*** EXERCISE INPUT Section Begins ***
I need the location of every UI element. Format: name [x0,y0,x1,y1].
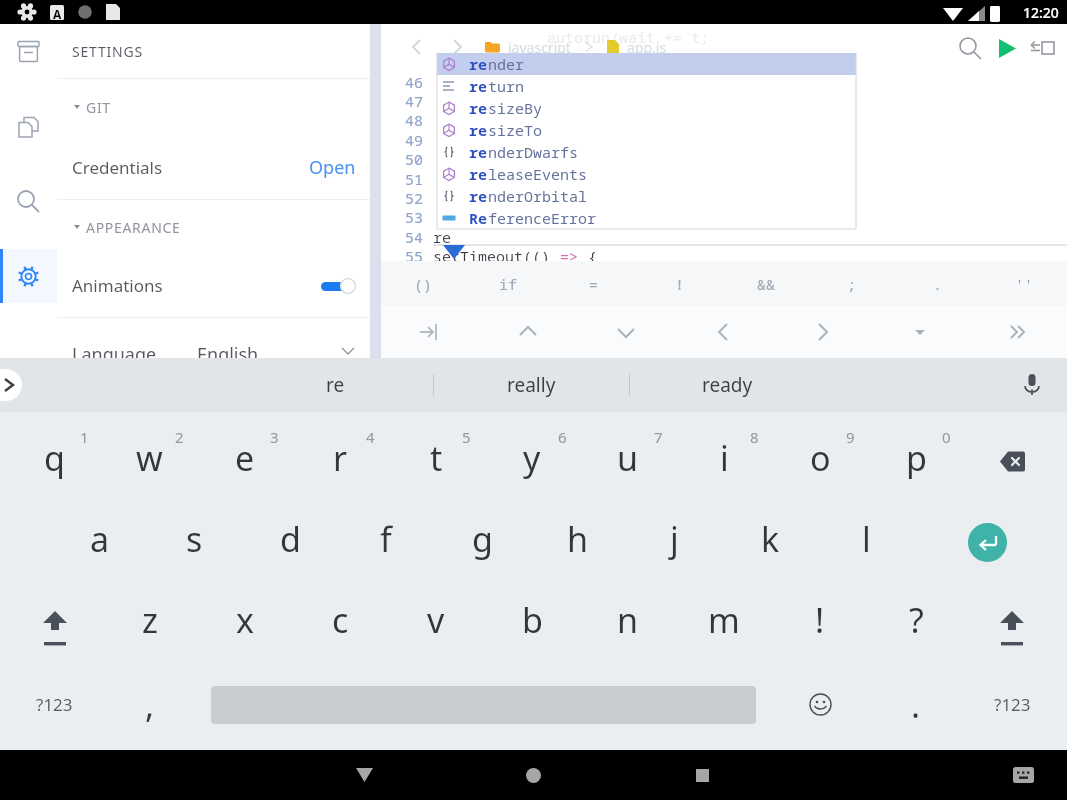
staticText: ferenceError [488,208,597,228]
button[interactable]: Project [0,24,57,78]
button[interactable]: Left [675,306,773,358]
button[interactable]: 3 [197,421,292,502]
button[interactable]: Shift [7,583,102,664]
button[interactable]: '' [981,261,1067,306]
staticText: g [472,516,493,562]
button[interactable]: Next [969,306,1067,358]
button[interactable]: Down [577,306,675,358]
staticText: q [44,435,65,481]
button[interactable]: d [242,502,338,583]
button[interactable]: 5 [388,421,484,502]
button[interactable]: Space [198,664,772,745]
staticText: 53 [381,207,423,227]
button[interactable]: 6 [484,421,580,502]
button[interactable]: Settings [0,249,57,303]
staticText: h [567,516,589,562]
button[interactable]: Tab [381,306,479,358]
button[interactable]: Up [479,306,577,358]
button[interactable]: ; [809,261,895,306]
button[interactable]: z [102,583,197,664]
button[interactable]: j [626,502,722,583]
button[interactable]: ! [772,583,868,664]
staticText: 50 [381,149,423,169]
staticText: A [53,6,62,22]
button[interactable]: ready [630,358,825,412]
button[interactable]: 4 [292,421,388,502]
button[interactable]: x [197,583,292,664]
button[interactable]: s [147,502,242,583]
button[interactable]: Recents [672,750,732,800]
button[interactable]: m [676,583,772,664]
button[interactable]: 1 [7,421,102,502]
button[interactable]: ? [868,583,964,664]
button[interactable]: n [580,583,676,664]
button[interactable]: re [437,185,856,207]
button[interactable]: Emoji [772,664,868,745]
button[interactable]: Credentials [57,135,370,199]
button[interactable]: l [818,502,914,583]
button[interactable]: g [434,502,530,583]
button[interactable]: Run [987,28,1027,68]
button[interactable]: 9 [772,421,868,502]
button[interactable]: , [102,664,198,745]
button[interactable]: ?123 [964,664,1060,745]
button[interactable]: && [723,261,809,306]
button[interactable]: Back [334,750,394,800]
button[interactable]: Shift [964,583,1060,664]
button[interactable]: Expand suggestions [0,369,22,401]
staticText: re [433,227,452,247]
button[interactable]: really [434,358,629,412]
button[interactable]: 7 [580,421,676,502]
button[interactable]: Re [437,207,856,229]
button[interactable]: Toggle preview [1023,28,1063,68]
button[interactable]: More [871,306,969,358]
button[interactable]: a [52,502,147,583]
button[interactable]: Forward [443,33,471,61]
staticText: u [617,435,639,481]
button[interactable]: () [381,261,466,306]
button[interactable]: re [437,141,856,163]
button[interactable]: b [484,583,580,664]
button[interactable]: ! [637,261,723,306]
button[interactable]: Animations [57,254,370,317]
button[interactable]: Backspace [964,421,1060,502]
button[interactable]: Search [0,174,57,228]
button[interactable]: ?123 [7,664,102,745]
button[interactable]: re [238,358,433,412]
button[interactable]: GIT [57,79,370,135]
button[interactable]: . [868,664,964,745]
button[interactable]: h [530,502,626,583]
button[interactable]: Voice input [1015,368,1049,402]
button[interactable]: if [466,261,551,306]
button[interactable]: re [437,53,856,75]
button[interactable]: = [551,261,637,306]
button[interactable]: re [437,97,856,119]
button[interactable]: APPEARANCE [57,200,370,254]
button[interactable]: Back [403,33,431,61]
staticText: Language [72,342,157,358]
button[interactable]: re [437,163,856,185]
button[interactable]: v [388,583,484,664]
button[interactable]: re [437,75,856,97]
button[interactable]: Language [57,318,370,358]
staticText: l [862,516,871,562]
button[interactable]: c [292,583,388,664]
button[interactable]: 2 [102,421,197,502]
button[interactable]: Files [0,100,57,154]
button[interactable]: 8 [676,421,772,502]
staticText: setTimeout(() [433,246,560,266]
button[interactable]: re [437,119,856,141]
button[interactable]: Home [503,750,563,800]
staticText: ready [702,372,753,398]
staticText: javascript [508,38,571,57]
button[interactable]: 0 [868,421,964,502]
button[interactable]: Switch keyboard [998,750,1048,800]
button[interactable]: Enter [914,502,1060,583]
button[interactable]: Right [773,306,871,358]
button[interactable]: k [722,502,818,583]
button[interactable]: f [338,502,434,583]
button[interactable]: Search [950,28,990,68]
staticText: ?123 [36,693,73,716]
staticText: re [469,186,488,206]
*** EXERCISE INPUT Section Ends ***
__YOUR TASK__: Reproduce all the data as it stands. The pictures are not part of the copy.

__WRITTEN RESPONSE__:
I need the location of every UI element. Format: name [x0,y0,x1,y1].
staticText: ferenceError [488,208,597,228]
button[interactable]: Project [0,24,57,78]
button[interactable]: Left [675,306,773,358]
button[interactable]: 3 [197,421,292,502]
button[interactable]: Shift [7,583,102,664]
button[interactable]: '' [981,261,1067,306]
staticText: g [472,516,493,562]
button[interactable]: Next [969,306,1067,358]
button[interactable]: Down [577,306,675,358]
staticText: q [44,435,65,481]
button[interactable]: d [242,502,338,583]
button[interactable]: 5 [388,421,484,502]
button[interactable]: Space [198,664,772,745]
staticText: 53 [381,207,423,227]
button[interactable]: 6 [484,421,580,502]
button[interactable]: Settings [0,249,57,303]
staticText: h [567,516,589,562]
button[interactable]: Tab [381,306,479,358]
button[interactable]: Up [479,306,577,358]
button[interactable]: ; [809,261,895,306]
button[interactable]: z [102,583,197,664]
button[interactable]: j [626,502,722,583]
button[interactable]: ! [772,583,868,664]
staticText: 50 [381,149,423,169]
staticText: A [53,6,62,22]
button[interactable]: ready [630,358,825,412]
button[interactable]: 4 [292,421,388,502]
button[interactable]: x [197,583,292,664]
button[interactable]: s [147,502,242,583]
button[interactable]: Recents [672,750,732,800]
button[interactable]: m [676,583,772,664]
button[interactable]: 1 [7,421,102,502]
button[interactable]: ? [868,583,964,664]
button[interactable]: n [580,583,676,664]
button[interactable]: re [437,185,856,207]
button[interactable]: Emoji [772,664,868,745]
button[interactable]: Credentials [57,135,370,199]
button[interactable]: l [818,502,914,583]
button[interactable]: g [434,502,530,583]
button[interactable]: Run [987,28,1027,68]
button[interactable]: 9 [772,421,868,502]
button[interactable]: , [102,664,198,745]
button[interactable]: ?123 [964,664,1060,745]
button[interactable]: && [723,261,809,306]
button[interactable]: Back [334,750,394,800]
button[interactable]: Shift [964,583,1060,664]
button[interactable]: Expand suggestions [0,369,22,401]
staticText: re [433,227,452,247]
button[interactable]: really [434,358,629,412]
button[interactable]: 7 [580,421,676,502]
button[interactable]: Re [437,207,856,229]
button[interactable]: Toggle preview [1023,28,1063,68]
button[interactable]: More [871,306,969,358]
button[interactable]: a [52,502,147,583]
button[interactable]: Forward [443,33,471,61]
staticText: u [617,435,639,481]
button[interactable]: () [381,261,466,306]
button[interactable]: re [437,141,856,163]
button[interactable]: b [484,583,580,664]
button[interactable]: ! [637,261,723,306]
button[interactable]: Animations [57,254,370,317]
button[interactable]: Backspace [964,421,1060,502]
button[interactable]: Search [0,174,57,228]
button[interactable]: ?123 [7,664,102,745]
button[interactable]: re [238,358,433,412]
button[interactable]: GIT [57,79,370,135]
button[interactable]: . [868,664,964,745]
button[interactable]: h [530,502,626,583]
button[interactable]: Voice input [1015,368,1049,402]
button[interactable]: if [466,261,551,306]
button[interactable]: re [437,53,856,75]
button[interactable]: = [551,261,637,306]
button[interactable]: re [437,97,856,119]
button[interactable]: APPEARANCE [57,200,370,254]
button[interactable]: Back [403,33,431,61]
staticText: Language [72,342,157,358]
button[interactable]: re [437,163,856,185]
button[interactable]: v [388,583,484,664]
button[interactable]: re [437,75,856,97]
button[interactable]: Language [57,318,370,358]
staticText: l [862,516,871,562]
button[interactable]: c [292,583,388,664]
button[interactable]: 2 [102,421,197,502]
button[interactable]: Files [0,100,57,154]
button[interactable]: 8 [676,421,772,502]
staticText: setTimeout(() [433,246,560,266]
button[interactable]: re [437,119,856,141]
button[interactable]: Home [503,750,563,800]
staticText: ready [702,372,753,398]
staticText: javascript [508,38,571,57]
button[interactable]: 0 [868,421,964,502]
button[interactable]: Switch keyboard [998,750,1048,800]
button[interactable]: Enter [914,502,1060,583]
button[interactable]: Right [773,306,871,358]
button[interactable]: k [722,502,818,583]
button[interactable]: f [338,502,434,583]
button[interactable]: Search [950,28,990,68]
staticText: ?123 [36,693,73,716]
staticText: re [469,186,488,206]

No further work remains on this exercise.